MIME (Multipurpose Internet Mail Extensions)

MIME, the Multipurpose Internet Mail Extensions, is the standard that gave email the ability to carry more than flat seven-bit ASCII text. It was introduced in RFC 1341, “MIME (Multipurpose Internet Mail Extensions): Mechanisms for Specifying and Describing the Format of Internet Message Bodies,” written by Nathaniel Borenstein of Bellcore and Ned Freed of Innosoft and published in June 1992. The document set out to fix concrete limitations of the older RFC 822 message format, which left the message body as flat ASCII text and could not properly represent images, audio, video, binary files, or the richer character sets needed by languages beyond US English.

MIME solves this without changing the underlying mail transport at all. SMTP still moves the same kind of message envelope it always did; MIME works entirely at the message-format layer by adding a small set of header fields that describe and structure the content. The key fields introduced by RFC 1341 are MIME-Version, which marks a message as conforming to the standard; Content-Type, which labels each body part with a type and subtype such as text/plain, image/jpeg, or application/octet-stream; and Content-Transfer-Encoding, which specifies how binary or eight-bit data has been encoded into a form that survives transport over channels that assume seven-bit text.

The most visible MIME innovation is the multipart message. A Content-Type of multipart lets a single message contain several distinct body parts separated by a boundary marker, so an email can hold a text note alongside one or more attachments, or offer the same content in alternative forms such as plain text and formatted text. This multipart structure is what users experience as email attachments, and it is the mechanism behind nearly every file ever mailed.

To carry binary data safely through systems built for ASCII, MIME standardized encodings such as base64, which represents arbitrary bytes using a limited alphabet of printable characters, and quoted-printable, which keeps mostly-text content readable while escaping the occasional non-ASCII byte. These encodings let a recipient reconstruct the exact original bytes even after the message has passed through gateways that would otherwise mangle them.
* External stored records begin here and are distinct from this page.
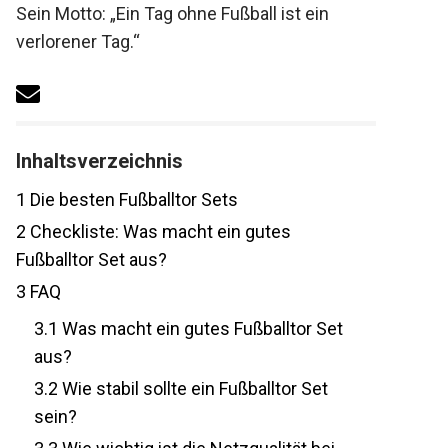
Sein Motto: „Ein Tag ohne Fußball ist ein
verlorener Tag.“
Inhaltsverzeichnis
1
Die besten Fußballtor Sets
2
Checkliste: Was macht ein gutes
Fußballtor Set aus?
3
FAQ
3.1
Was macht ein gutes Fußballtor Set
aus?
3.2
Wie stabil sollte ein Fußballtor Set
sein?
MIME was refined and split into a family of documents, with RFC 2045 and its companions later replacing RFC 1341 as the core specifications, but the design was stable enough that its central concept spread far beyond email. The Content-Type header and the registry of MIME types it relies on were adopted by HTTP to label the documents and media that web servers send to browsers. As a result, every time a browser correctly displays an image, a stylesheet, or a video, it is relying on the same media-type vocabulary that Borenstein and Freed created to fix email in 1992.